At IBM Software, we transform client challenges into solutions, building the world's leading AI-powered, cloud-native products that shape the future of business and society. We are building the next generation of watsonx.data—a GPU-accelerated, open data lakehouse engineered to deliver category-leading price-performance for analytics and AI workloads. Working in Software means joining a team fueled by curiosity and collaboration, where you'll design distributed components—metadata services, coordination layers, state management systems, and data movement pipelines—that handle high-throughput, fault-tolerant, and strongly consistent workloads at petabyte scale. With a culture that values innovation, growth, and continuous learning, IBM Software places you at the heart of IBM's product and technology landscape. Here, you'll have the tools and opportunities to advance your career while creating software that changes the world.
As a Software Engineer specializing in large-scale, stateful distributed systems, you will design, develop, test, and deliver the foundational infrastructure that makes watsonx.data reliable, consistent, and performant at petabyte scale.
You will work in an Agile, collaborative environment to understand stakeholder requirements and set the reliability and scalability ceiling for the platform.

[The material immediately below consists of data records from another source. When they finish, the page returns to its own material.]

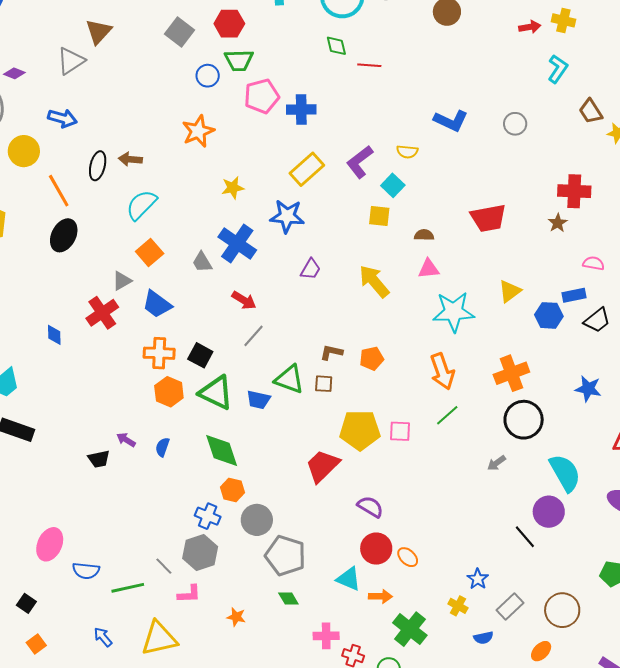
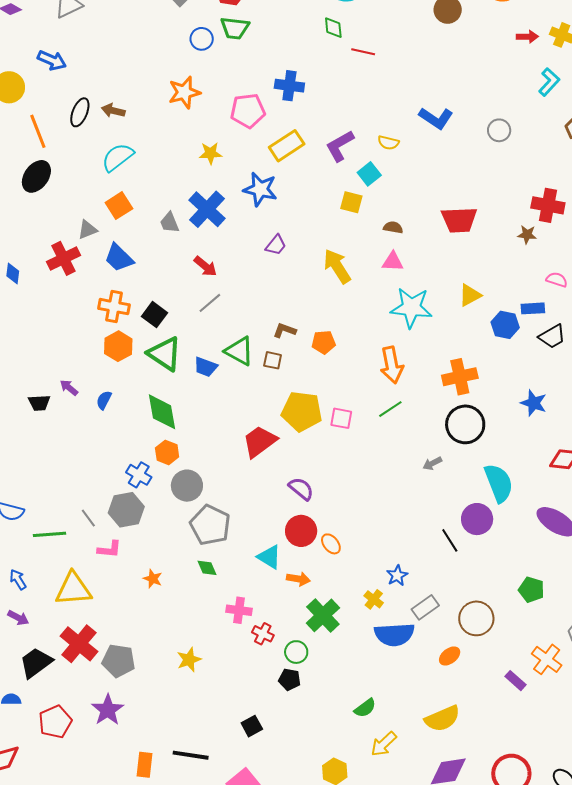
pink pentagon: (262, 96) -> (248, 111), moved
brown star: (558, 223) -> (527, 235), turned 30
blue semicircle: (483, 638) -> (394, 635), size x2.0

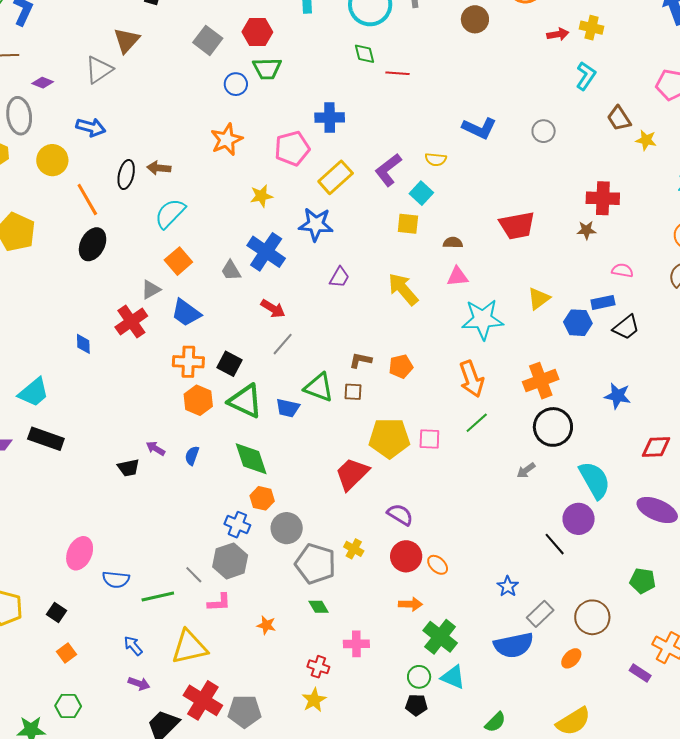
cyan triangle: (269, 557) -> (453, 677), moved
yellow cross: (374, 599) -> (354, 549), moved
red cross: (263, 634) -> (318, 667), moved

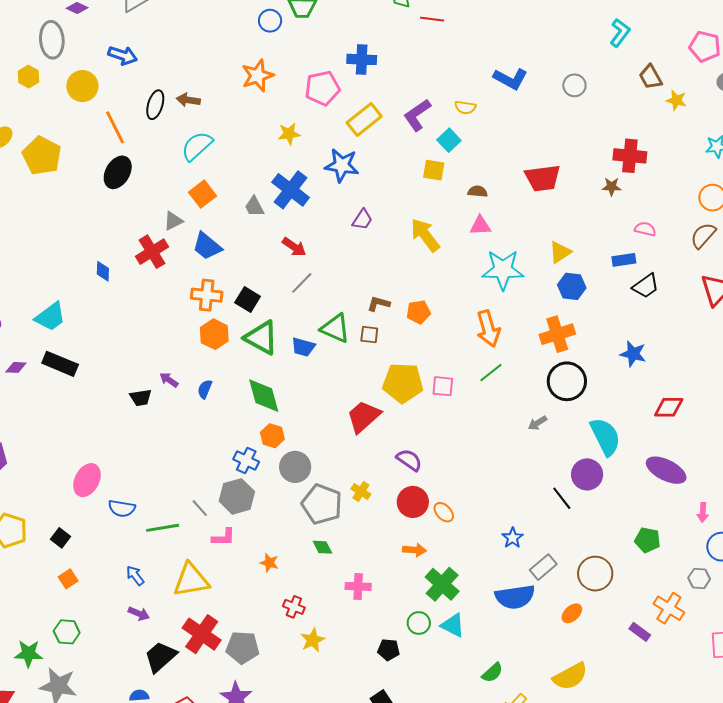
blue hexagon: (578, 323) -> (572, 286), moved
red cross: (318, 667) -> (294, 607), moved
black pentagon: (416, 705) -> (389, 650), moved

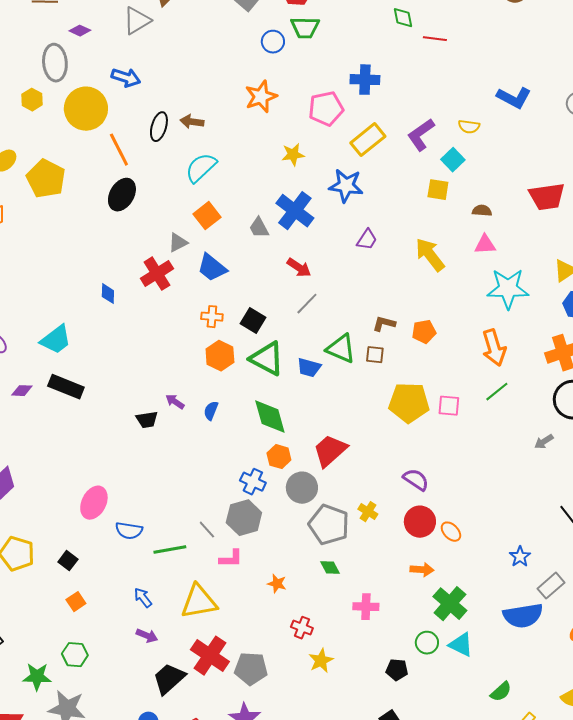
yellow circle: (82, 86) -> (86, 109), size x1.4
orange cross: (207, 295) -> (212, 317), size x0.7
red trapezoid: (364, 417) -> (330, 451), moved

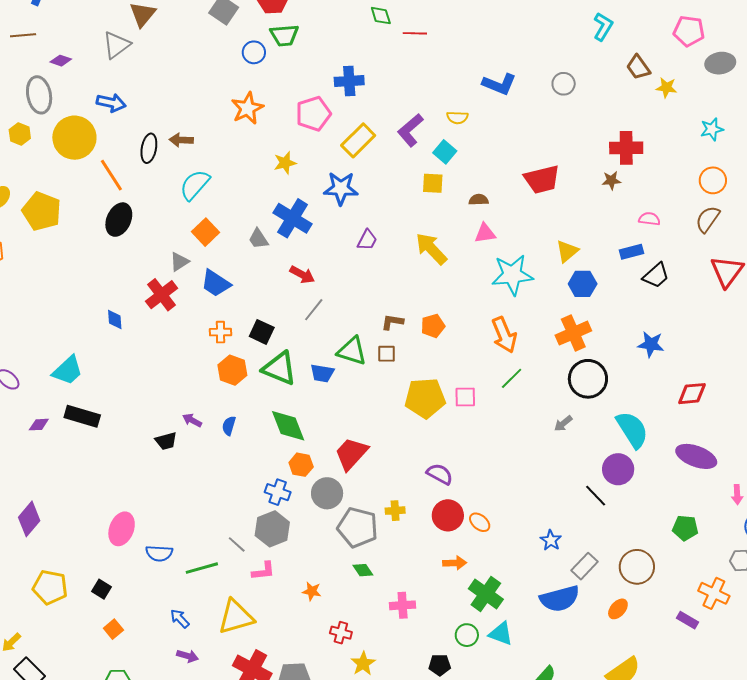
yellow cross: (368, 512) -> (395, 511), turned -30

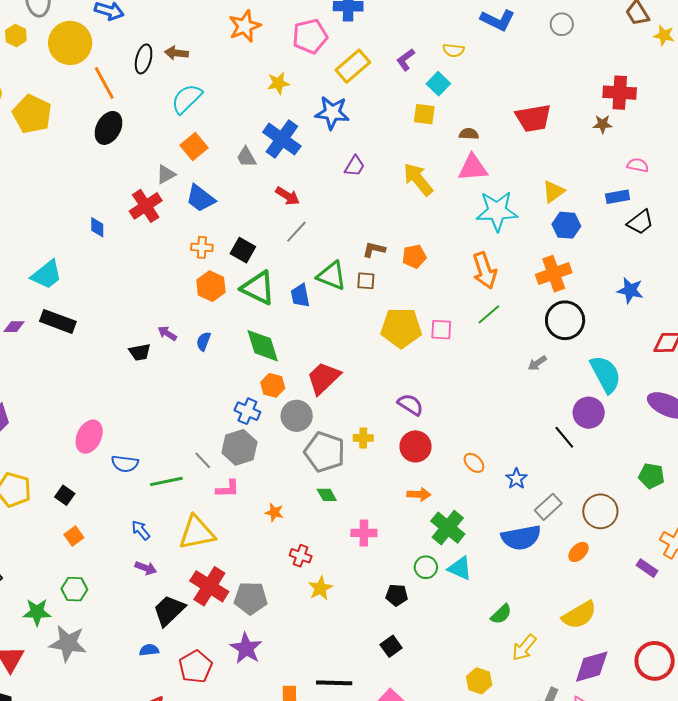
purple L-shape: (410, 130) -> (406, 60), size x0.7
pink triangle: (485, 233) -> (473, 168), size x1.4
blue trapezoid: (322, 373) -> (300, 296), turned 65
orange ellipse: (480, 522) -> (474, 463), moved

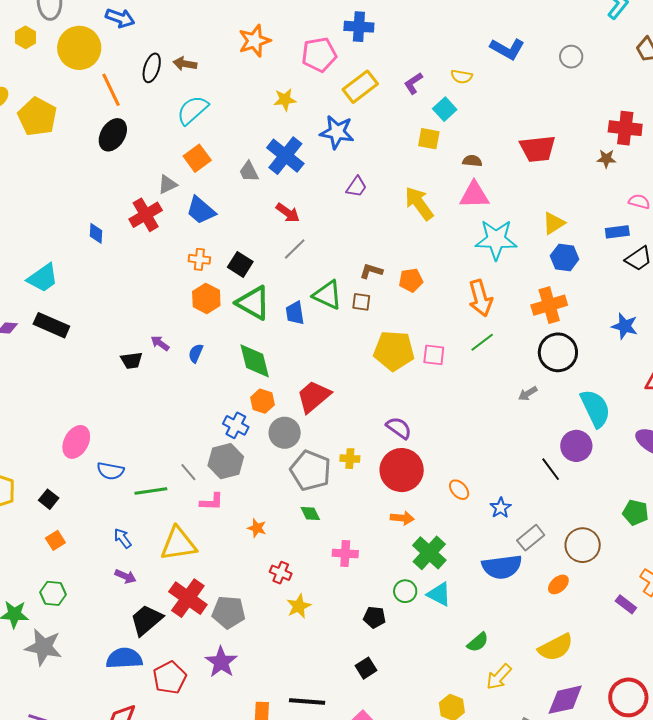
red circle: (415, 446) -> (402, 470), size x1.4
blue semicircle: (149, 650) -> (124, 658), size x1.8

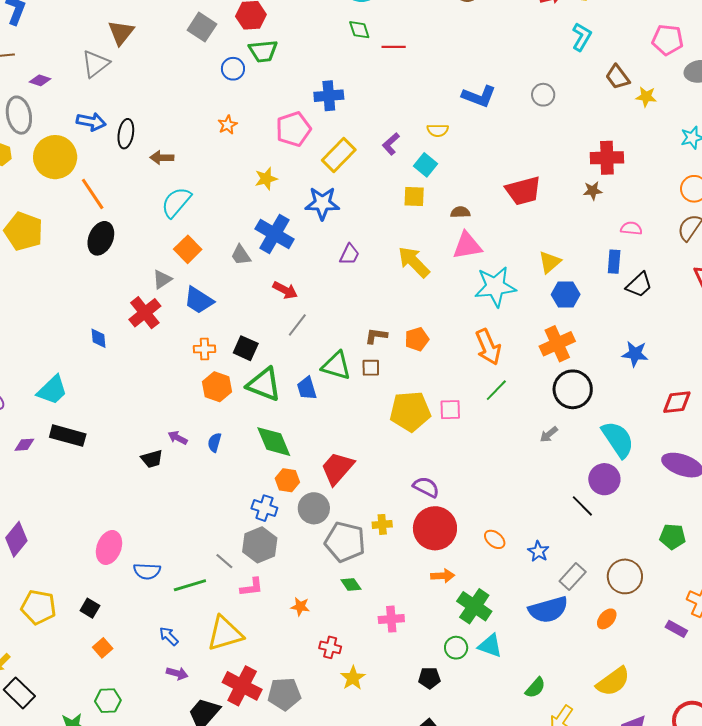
orange star: (255, 41) -> (227, 125), size x0.6
black ellipse: (152, 68) -> (126, 134), moved
blue rectangle: (617, 232) -> (614, 262), turned -70

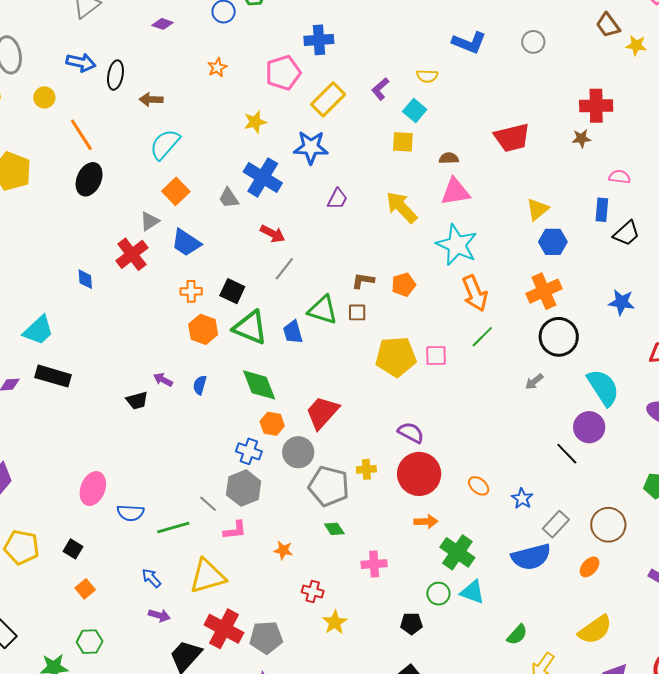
purple diamond: (40, 80) -> (162, 24), moved
yellow circle: (55, 157) -> (44, 97), size x0.5
cyan star: (495, 287) -> (457, 245), moved, turned 30

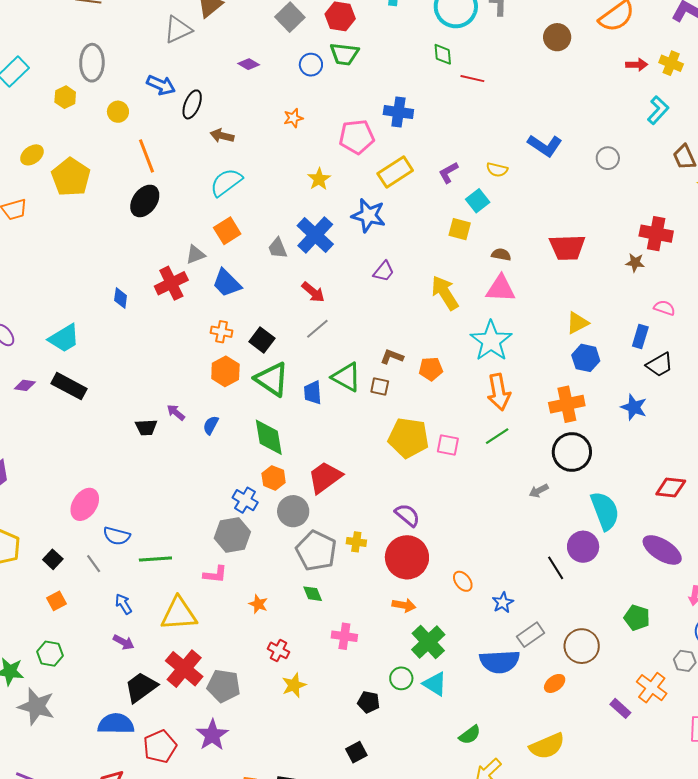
yellow star: (255, 122) -> (319, 179), turned -30
blue star: (622, 302) -> (634, 407), moved
gray line: (208, 504) -> (94, 564), moved

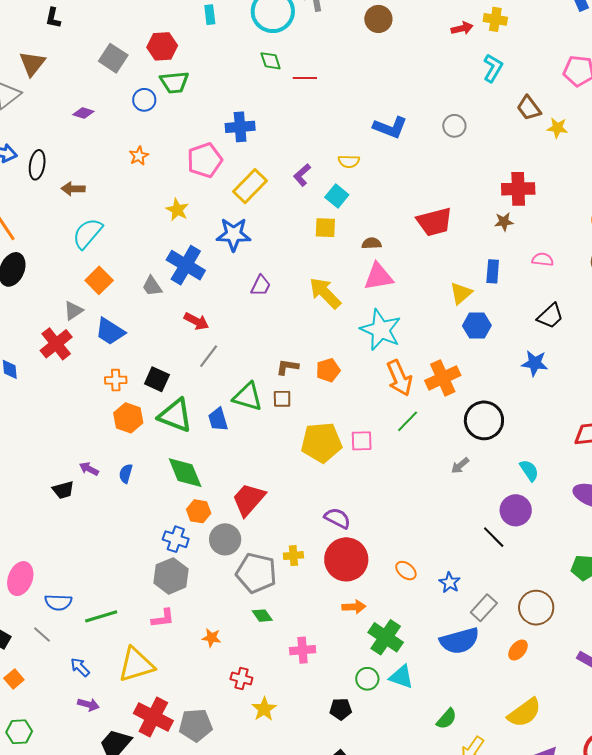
blue rectangle: (640, 337) -> (493, 271), moved
orange cross: (567, 404) -> (443, 378), moved
cyan semicircle: (605, 511) -> (529, 470), size x0.6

Your primary responsibilities will include
- Design Distributed Components: Architect and implement metadata services, distributed schedulers, catalog backends, and state coordination layers for petabyte-scale, high-throughput, low-latency data. Build Stateful & Fault-Tolerant Infrastructure: Implement replication, automatic failover, distributed consensus (Raft/Paxos), snapshot/restore, and exactly-once processing for correctness under failure. Contribute to CI/CD Pipeline: Contribute to the automated CI/CD pipeline, instrumenting components with structured logging, distributed tracing, and metrics that make failure modes observable.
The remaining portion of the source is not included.